Can inference be done with CPU and if so, is it painfully slow?
Assuming a not very large model, like 7b-13b, is it feasible to infer with CPU?
4 bit seem around 2x slower than fp16 on GPU.
Ok, the question is about CPU though, not GPU
QLoRA is primarily a memory efficient method.
4-bit QLoRA training speed is roughly on par with 16-bit LoRA. However, it is true that inference is currently slow. We are working on improving 4-bit inference.
Regarding the original question, unfortunately, QLoRA only works on GPU.
Thanks :+1:
QLoRA is primarily a memory efficient method.
4-bit QLoRA training speed is roughly on par with 16-bit LoRA. However, it is true that inference is currently slow. We are working on improving 4-bit inference.
Regarding the original question, unfortunately, QLoRA only works on GPU.
It is already impressive to make it use 8x less memory than fp32, so we can train 30B model on a 24GB card.
For 4bit inteference, is it slow because you need to de-quantize some values to fp16 or fp32 for neural network?
Assuming a not very large model, like 7b-13b, is it feasible to infer with CPU?

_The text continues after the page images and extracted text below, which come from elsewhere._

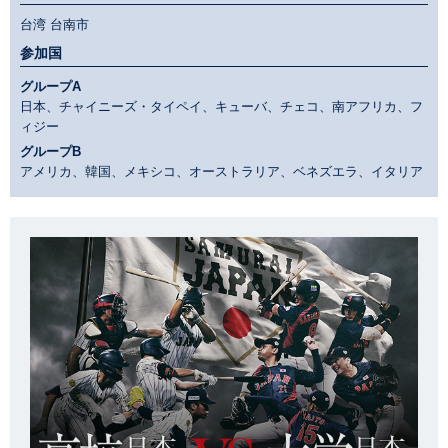
台湾 台南市
参加国
グループA
日本、チャイニーズ・タイペイ、キューバ、チェコ、南アフリカ、フ
ィジー
グループB
アメリカ、韓国、メキシコ、オーストラリア、ベネズエラ、イタリア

Llama c++ is probably the best for CPU, once you train it via qlora and merge the lora weight into a full-size model. But I guess it would be less than 20 tokens/sec for 7B on 13900K. rtx4900K (with auto-gptq) for 7B gets around 100 tokens/sec maybe even more, and you can do multiple batches in one request to get larger effective speed.
Llama c++ is probably the best for CPU, once you train it via qlora and merge the lora weight into a full-size model.
@Oxi84 that sounds interesting, do you have a link where that’s explained? would the resulting model still be fp4? Otherwise what’s the point of using qlora?
I am also interested to know how to merge QLoRA back into a full-sized model. I tried using model.merge_and_unload but it didn't work when pushing to Hugging Face / saving using Torch.
Does anyone have such an example?
Hi all. Wondering why does QLora only work for GPU, bot not for CPUs? @artidoro Thanks!